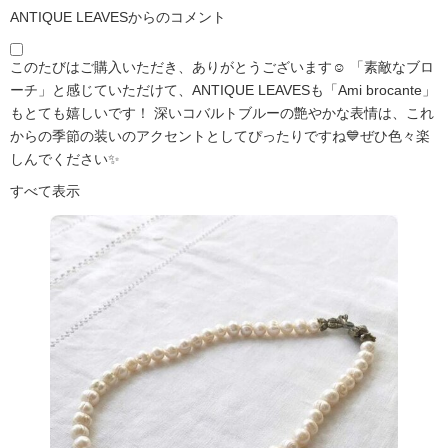
ANTIQUE LEAVESからのコメント
このたびはご購入いただき、ありがとうございます☺️ 「素敵なブロ
ーチ」と感じていただけて、ANTIQUE LEAVESも「Ami brocante」
もとても嬉しいです！ 深いコバルトブルーの艶やかな表情は、これ
からの季節の装いのアクセントとしてぴったりですね💙ぜひ色々楽
しんでください✨
すべて表示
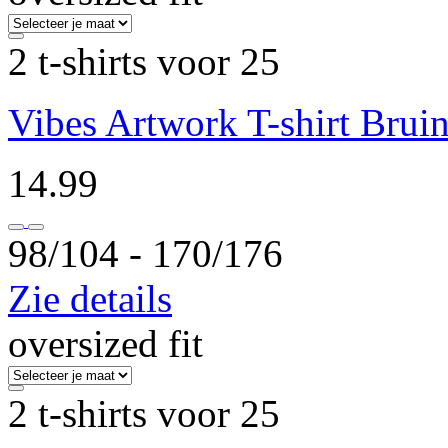
2 t-shirts voor 25
Vibes Artwork T-shirt Brui
14.99
98/104 ‐ 170/176
Zie details
oversized fit
2 t-shirts voor 25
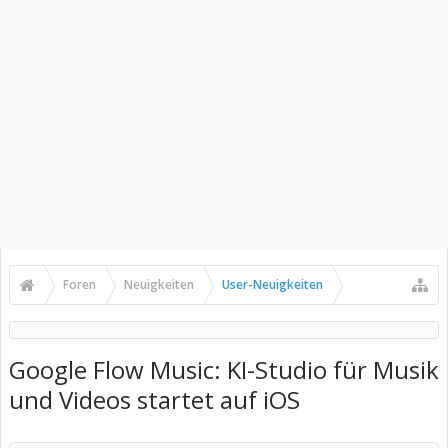
Foren
Neuigkeiten
User-Neuigkeiten
Google Flow Music: KI-Studio für Musik
und Videos startet auf iOS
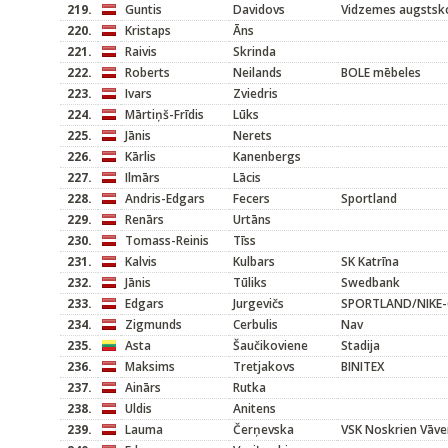
219.
Guntis
Davidovs
Vidzemes augstsk
220.
Kristaps
Āns
221.
Raivis
Skrinda
222.
Roberts
Neilands
BOLE mēbeles
223.
Ivars
Zviedris
224.
Mārtiņš-Frīdis
Lūks
225.
Jānis
Nerets
226.
Kārlis
Kanenbergs
227.
Ilmārs
Lācis
228.
Andris-Edgars
Fecers
Sportland
229.
Renārs
Urtāns
230.
Tomass-Reinis
Tīss
231.
Kalvis
Kulbars
SK Katrīna
232.
Jānis
Tūliks
Swedbank
233.
Edgars
Jurgevičs
SPORTLAND/NIKE-
234.
Zigmunds
Cerbulis
Nav
235.
Asta
Šaučikoviene
Stadija
236.
Maksims
Tretjakovs
BINITEX
237.
Ainārs
Rutka
238.
Uldis
Anitens
239.
Lauma
Čerņevska
VSK Noskrien Vāve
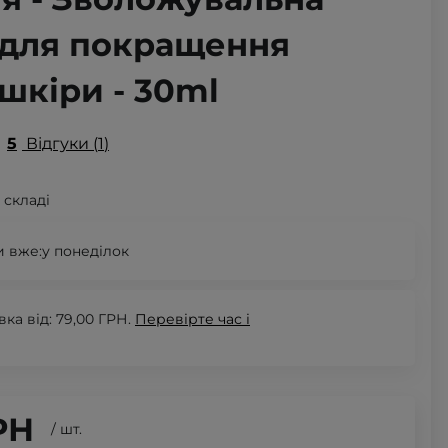
 для покращення
шкіри - 30ml
5
Відгуки
1
 складі
 вже:
у понеділок
а від: 79,00 ГРН.
Перевірте
час і
РН
/
шт.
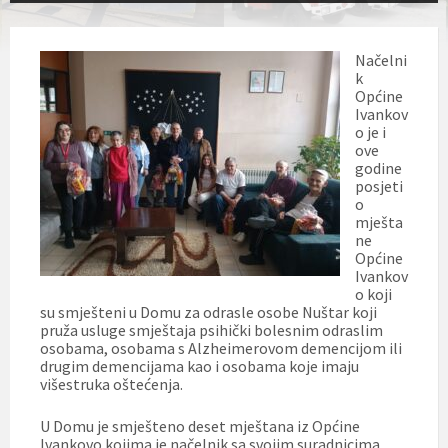
Načelni
k
Općine
Ivankov
o je i
ove
godine
posjeti
o
mješta
ne
Općine
Ivankov
o koji
su smješteni u Domu za odrasle osobe Nuštar koji
pruža usluge smještaja psihički bolesnim odraslim
osobama, osobama s Alzheimerovom demencijom ili
drugim demencijama kao i osobama koje imaju
višestruka oštećenja.
U Domu je smješteno deset mještana iz Općine
Ivankovo kojima je načelnik sa svojim suradnicima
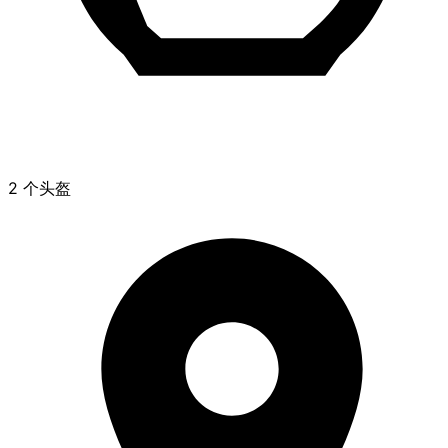
2 个头盔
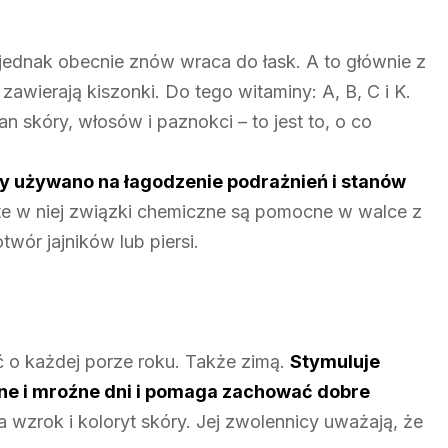
 jednak obecnie znów wraca do łask. A to głównie z
zawierają kiszonki. Do tego witaminy: A, B, C i K.
n skóry, włosów i paznokci – to jest to, o co
ty używano na łagodzenie podrażnień i stanów
e w niej związki chemiczne są pomocne w walce z
wór jajników lub piersi.
ć o każdej porze roku. Także zimą.
Stymuluje
ne i mroźne dni i pomaga zachować dobre
wzrok i koloryt skóry. Jej zwolennicy uważają, że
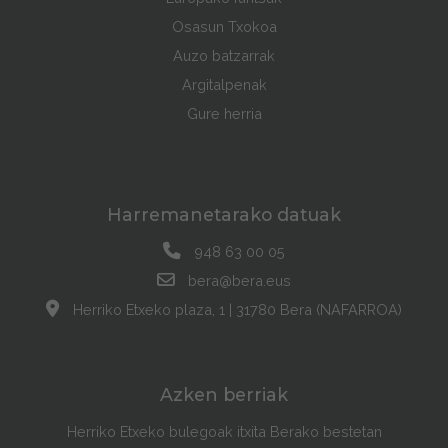
Osasun Txokoa
Auzo batzarrak
Argitalpenak
Gure herria
Harremanetarako datuak
948 63 00 05
bera@bera.eus
Herriko Etxeko plaza, 1 | 31780 Bera (NAFARROA)
Azken berriak
Herriko Etxeko bulegoak itxita Berako bestetan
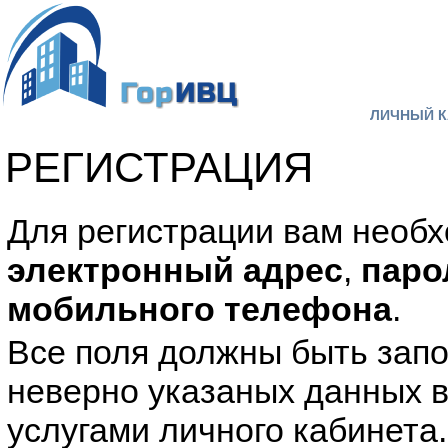
ЛИЧНЫЙ К
РЕГИСТРАЦИЯ
Для регистрации вам необх
электронный адрес
,
паро
мобильного телефона
.
Все поля должны быть запо
неверно указаных данных в
услугами личного кабинета.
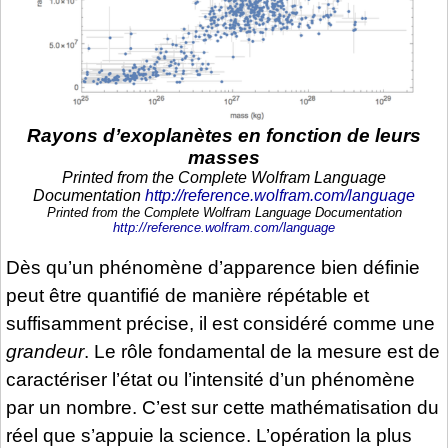
Rayons d’exoplanètes en fonction de leurs
masses
Printed from the Complete Wolfram Language
Documentation
http://reference.wolfram.com/language
Printed from the Complete Wolfram Language Documentation
http://reference.wolfram.com/language
Dès qu’un phénomène d’apparence bien définie
peut être quantifié de manière répétable et
suffisamment précise, il est considéré comme une
grandeur
. Le rôle fondamental de la mesure est de
caractériser l’état ou l’intensité d’un phénomène
par un nombre. C’est sur cette mathématisation du
réel que s’appuie la science. L’opération la plus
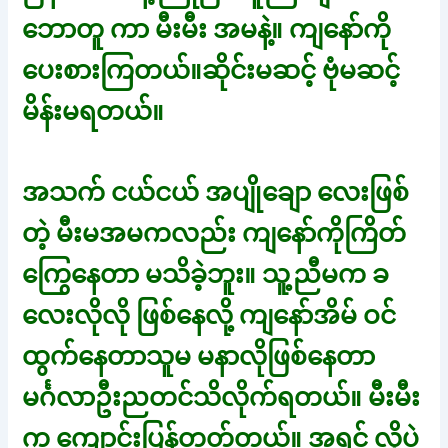
ဘောတူ ကာ မီးမီး အမနဲ့။ ကျနော်ကို
ပေးစားကြတယ်။ဆိုင်းမဆင့် ဗုံမဆင့်
မိန်းမရတယ်။
အသက် ငယ်ငယ် အပျိုချော လေးဖြစ်
တဲ့ မီးမအမကလည်း ကျနော်ကိုကြိတ်
ကြွေနေတာ မသိခဲ့ဘူး။ သူ့ညီမက ခ
လေးလိုလို ဖြစ်နေလို့ ကျနော်အိမ် ဝင်
ထွက်နေတာသူမ မနာလိုဖြစ်နေတာ
မင်္ဂလာဦးညတင်သိလိုက်ရတယ်။ မီးမီး
က ကျောင်းပြန်တတ်တယ်။ အရင် လိုပဲ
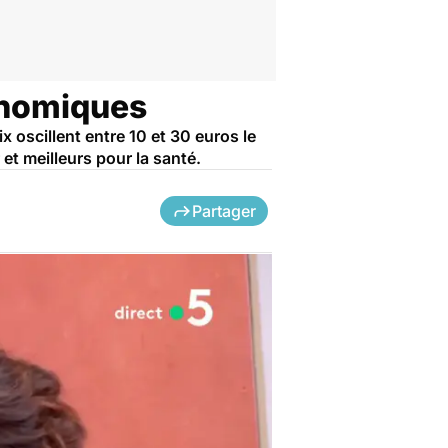
conomiques
ix oscillent entre 10 et 30 euros le
t meilleurs pour la santé.
Partager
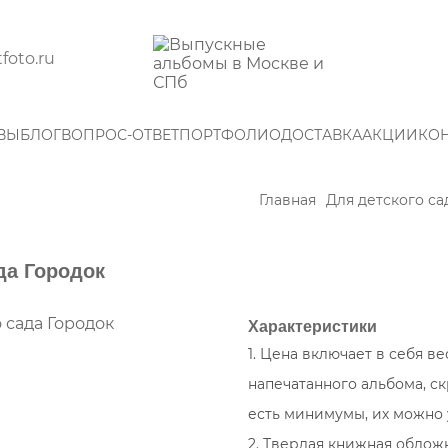
foto.ru
ВЫ
БЛОГ
ВОПРОС-ОТВЕТ
ПОРТФОЛИО
ДОСТАВКА
АКЦИИ
КО
Главная
Для детского са
да Городок
Характеристики
1. Цена включает в себя в
напечатанного альбома, с
есть минимумы, их можно
2. Твердая книжная облож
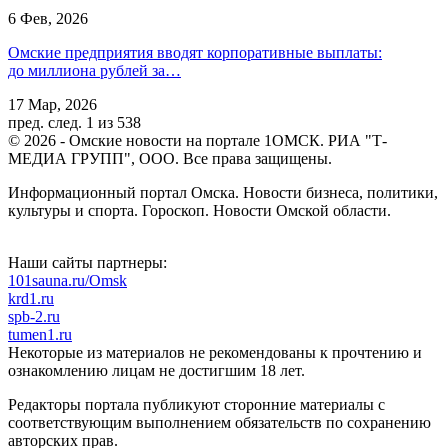
6 Фев, 2026
Омские предприятия вводят корпоративные выплаты:
до миллиона рублей за…
17 Мар, 2026
пред.
след.
1 из 538
© 2026 - Омские новости на портале 1ОМСК. РИА "Т-
МЕДИА ГРУПП", ООО. Все права защищены.
Информационный портал Омска. Новости бизнеса, политики,
культуры и спорта. Гороскоп. Новости Омской области.
Наши сайты партнеры:
101sauna.ru/Omsk
krd1.ru
spb-2.ru
tumen1.ru
Некоторые из материалов не рекомендованы к прочтению и
ознакомлению лицам не достигшим 18 лет.
Редакторы портала публикуют сторонние материалы с
соответствующим выполнением обязательств по сохранению
авторских прав.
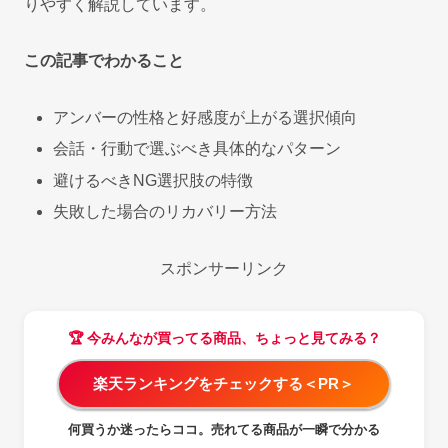
りやすく解説しています。
この記事でわかること
アンバーの性格と好感度が上がる選択傾向
会話・行動で選ぶべき具体的なパターン
避けるべきNG選択肢の特徴
失敗した場合のリカバリー方法
スポンサーリンク
🏆 今みんなが買ってる商品、ちょっと見てみる？
楽天ランキングをチェックする＜PR＞
何買うか迷ったらココ。売れてる商品が一瞬で分かる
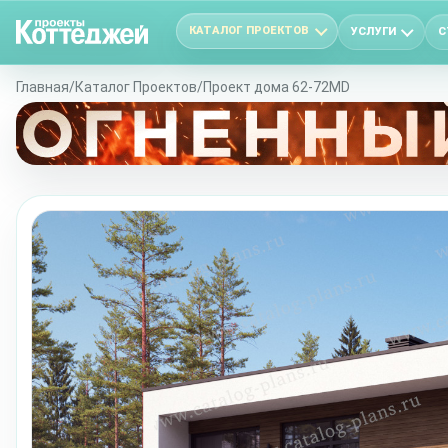
КАТАЛОГ ПРОЕКТОВ
УСЛУГИ
С
Главная
/
Каталог Проектов
/
Проект дома 62-72MD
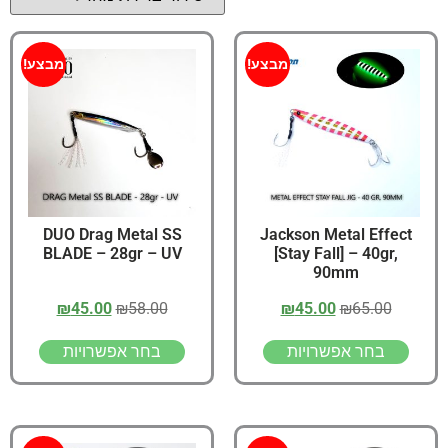
מבצע!
מבצע!
DUO Drag Metal SS
Jackson Metal Effect
BLADE – 28gr – UV
[Stay Fall] – 40gr,
90mm
₪
45.00
₪
58.00
₪
45.00
₪
65.00
בחר אפשרויות
בחר אפשרויות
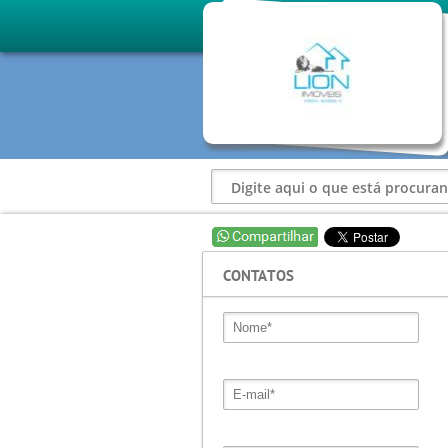
CONTATOS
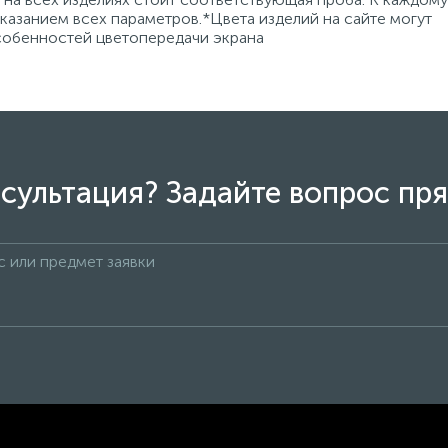
азанием всех параметров.*Цвета изделий на сайте могут
особенностей цветопередачи экрана
сультация? Задайте вопрос пря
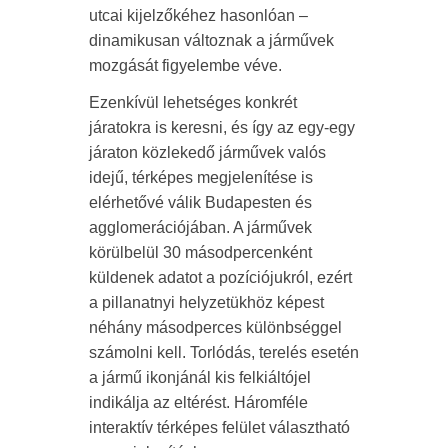
utcai kijelzőkéhez hasonlóan –
dinamikusan változnak a járművek
mozgását figyelembe véve.
Ezenkívül lehetséges konkrét
járatokra is keresni, és így az egy-egy
járaton közlekedő járművek valós
idejű, térképes megjelenítése is
elérhetővé válik Budapesten és
agglomerációjában. A járművek
körülbelül 30 másodpercenként
küldenek adatot a pozíciójukról, ezért
a pillanatnyi helyzetükhöz képest
néhány másodperces különbséggel
számolni kell. Torlódás, terelés esetén
a jármű ikonjánál kis felkiáltójel
indikálja az eltérést. Háromféle
interaktív térképes felület választható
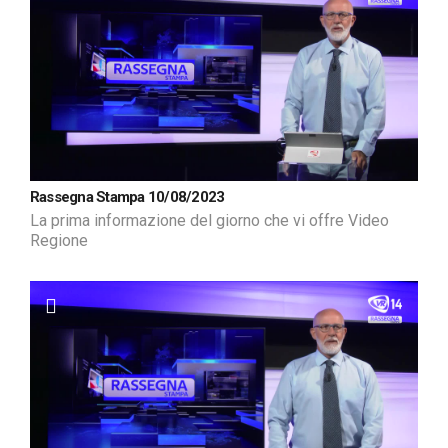
Rassegna Stampa 10/08/2023
La prima informazione del giorno che vi offre Video
Regione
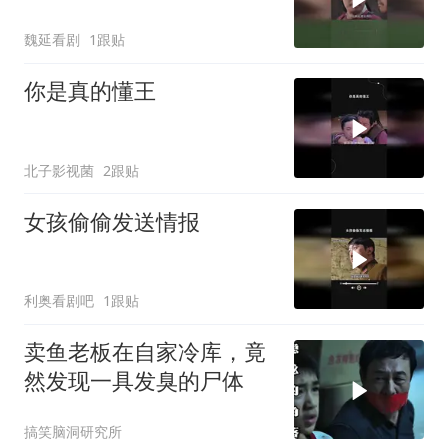
魏延看剧
1跟贴
你是真的懂王
北子影视菌
2跟贴
女孩偷偷发送情报
利奥看剧吧
1跟贴
卖鱼老板在自家冷库，竟
然发现一具发臭的尸体
搞笑脑洞研究所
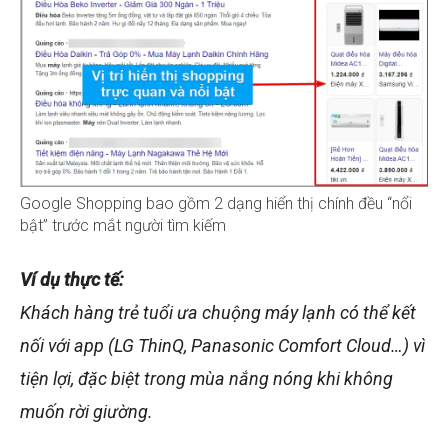
Google Shopping bao gồm 2 dạng hiển thị chính đều “nổi
bật” trước mắt người tìm kiếm
Ví dụ thực tế:
Khách hàng trẻ tuổi ưa chuộng máy lạnh có thể kết
nối với app (LG ThinQ, Panasonic Comfort Cloud…) vì
tiện lợi, đặc biệt trong mùa nắng nóng khi không
muốn rời giường.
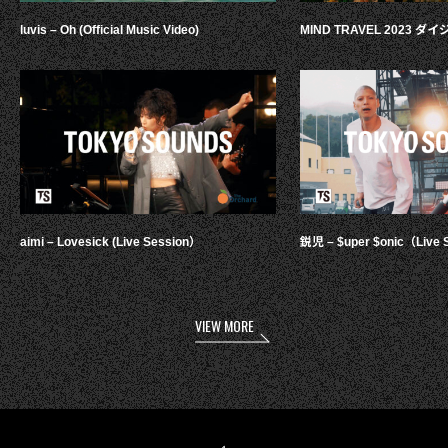
luvis – Oh (Official Music Video)
MIND TRAVEL 2023 
aimi – Lovesick (Live Session）
鋭児 – $uper $onic（Live 
VIEW MORE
================
● Work instructions
Please print the lines above exactly, beginning at the first line of the entries and ending at the line holding "Azken berriak", and leave the pictures out.

● Response
ANTIQUE LEAVESからのコメント
このたびはご購入いただき、ありがとうございます☺️ 「素敵なブロ
ーチ」と感じていただけて、ANTIQUE LEAVESも「Ami brocante」
もとても嬉しいです！ 深いコバルトブルーの艶やかな表情は、これ
からの季節の装いのアクセントとしてぴったりですね💙ぜひ色々楽
しんでください✨
すべて表示
2 t-shirts voor 25
Vibes Artwork T-shirt Brui
14.99
98/104 ‐ 170/176
Zie details
oversized fit
2 t-shirts voor 25
Foren
Neuigkeiten
User-Neuigkeiten
Google Flow Music: KI-Studio für Musik
und Videos startet auf iOS
219.
Guntis
Davidovs
Vidzemes augstsk
220.
Kristaps
Āns
221.
Raivis
Skrinda
222.
Roberts
Neilands
BOLE mēbeles
223.
Ivars
Zviedris
224.
Mārtiņš-Frīdis
Lūks
225.
Jānis
Nerets
226.
Kārlis
Kanenbergs
227.
Ilmārs
Lācis
228.
Andris-Edgars
Fecers
Sportland
229.
Renārs
Urtāns
230.
Tomass-Reinis
Tīss
231.
Kalvis
Kulbars
SK Katrīna
232.
Jānis
Tūliks
Swedbank
233.
Edgars
Jurgevičs
SPORTLAND/NIKE-
234.
Zigmunds
Cerbulis
Nav
235.
Asta
Šaučikoviene
Stadija
236.
Maksims
Tretjakovs
BINITEX
237.
Ainārs
Rutka
238.
Uldis
Anitens
239.
Lauma
Čerņevska
VSK Noskrien Vāve
 для покращення
шкіри - 30ml
5
Відгуки
1
 складі
 вже:
у понеділок
а від: 79,00 ГРН.
Перевірте
час і
РН
/
шт.
Načelni
k
Općine
Ivankov
o je i
ove
godine
posjeti
o
mješta
ne
Općine
Ivankov
o koji
su smješteni u Domu za odrasle osobe Nuštar koji
pruža usluge smještaja psihički bolesnim odraslim
osobama, osobama s Alzheimerovom demencijom ili
drugim demencijama kao i osobama koje imaju
višestruka oštećenja.
U Domu je smješteno deset mještana iz Općine
Ivankovo kojima je načelnik sa svojim suradnicima
2 个头盔
 jednak obecnie znów wraca do łask. A to głównie z
zawierają kiszonki. Do tego witaminy: A, B, C i K.
n skóry, włosów i paznokci – to jest to, o co
ty używano na łagodzenie podrażnień i stanów
e w niej związki chemiczne są pomocne w walce z
wór jajników lub piersi.
ć o każdej porze roku. Także zimą.
Stymuluje
ne i mroźne dni i pomaga zachować dobre
wzrok i koloryt skóry. Jej zwolennicy uważają, że
Osasun Txokoa
Auzo batzarrak
Argitalpenak
Gure herria
Harremanetarako datuak
948 63 00 05
bera@bera.eus
Herriko Etxeko plaza, 1 | 31780 Bera (NAFARROA)
Azken berriak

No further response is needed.